Quem no estrangeiro é invadido pela propaganda e pela mensagem da UNITA/FPU, na voz de ACJ “Bétinho” e dos adjuntos e capatazes Lukamba “Miau” Gato e Kamalata “Idiota” Numa, pensa estar Angola confrontada com uma Guerra Civil latente, a ideia de aprisionar as Urnas de Voto, sequestrar as Assembleias, é uma instigação ao crime público, que em qualquer Democracia levaria esta gentalha para a interdição de Direitos Cívicos.

A FPU que foi parida clandestinamente como Frente Patriótica Unida, deu agora lugar, sem vergonha, a Forças Unidas Patrióticas, é um assumo de afrontamento à emancipação da cidadania, é a escandalosa falta de identidade de um projecto que não passa de uma aventura de consequências imprevisíveis.
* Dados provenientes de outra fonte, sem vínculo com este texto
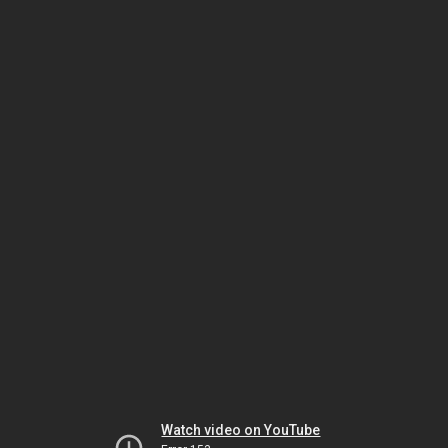
Watch video on YouTube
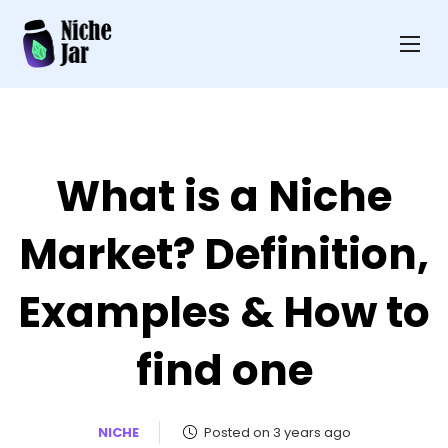
What is a Niche
Market? Definition,
Examples & How to
find one
NICHE
Posted on 3 years ago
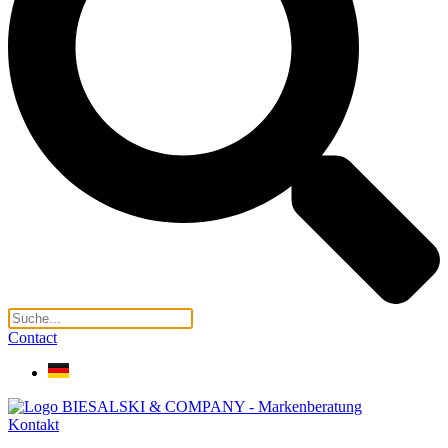
Contact
Kontakt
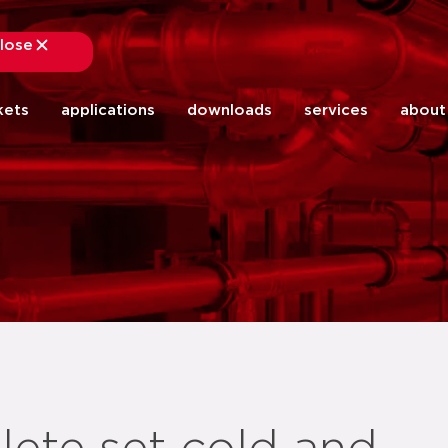
lose
close
kets
applications
downloads
services
about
Nota-se o desespero a cada dia que passa, há muitos kwatchas a fugir do Galo Negro, outros silenciam-se com medo dos inquisidores, sucedem-se os testemunhos da instabilidade emocional e intelectual de ACJ “Bétinho”, até a jornalista Ana Margoso, outrora fiel samakuvista, apercebeu-se da fragilidade e perigosidade de ACJ, e é hoje uma corajosa dissidente.
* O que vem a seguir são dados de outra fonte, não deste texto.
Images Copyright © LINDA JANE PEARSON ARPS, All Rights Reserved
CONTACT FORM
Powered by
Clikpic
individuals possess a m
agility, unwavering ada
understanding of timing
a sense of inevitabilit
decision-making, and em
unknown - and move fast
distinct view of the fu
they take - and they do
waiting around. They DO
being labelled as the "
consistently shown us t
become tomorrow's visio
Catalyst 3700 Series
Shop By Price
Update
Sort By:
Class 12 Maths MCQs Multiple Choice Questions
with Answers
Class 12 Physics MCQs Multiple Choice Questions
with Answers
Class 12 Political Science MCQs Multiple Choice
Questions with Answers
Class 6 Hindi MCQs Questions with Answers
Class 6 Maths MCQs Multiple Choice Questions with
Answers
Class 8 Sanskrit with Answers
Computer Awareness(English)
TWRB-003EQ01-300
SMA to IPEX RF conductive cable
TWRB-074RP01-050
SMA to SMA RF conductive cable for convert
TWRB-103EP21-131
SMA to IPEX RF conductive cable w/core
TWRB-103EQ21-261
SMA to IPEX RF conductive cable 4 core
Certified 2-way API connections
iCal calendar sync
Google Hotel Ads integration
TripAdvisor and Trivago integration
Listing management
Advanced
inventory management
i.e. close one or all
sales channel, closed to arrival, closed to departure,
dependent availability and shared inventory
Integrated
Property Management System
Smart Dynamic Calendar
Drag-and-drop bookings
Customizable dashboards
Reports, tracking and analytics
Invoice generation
Urge silenciar este terrorismo camuflado da UNITA/FPU, mesmo derrotado nas Urnas, vai deixar marcas que levarão tempo a cicatrizar, há investimento parado, há muitas empresas em compasso de espera numa Europa em crise, futuro da juventude não se compadece com este turbilhão de ameaças que pairam no ar à custa de um grupo que quer recuar ao tempo do saque e da corrupção.

O mundo moderno e civilizado, os Estados democráticos, esperam que o Governo de Angola assegure a Democracia, está e confia em João Lourenço, é hora de continuar, Angola não nasceu agora.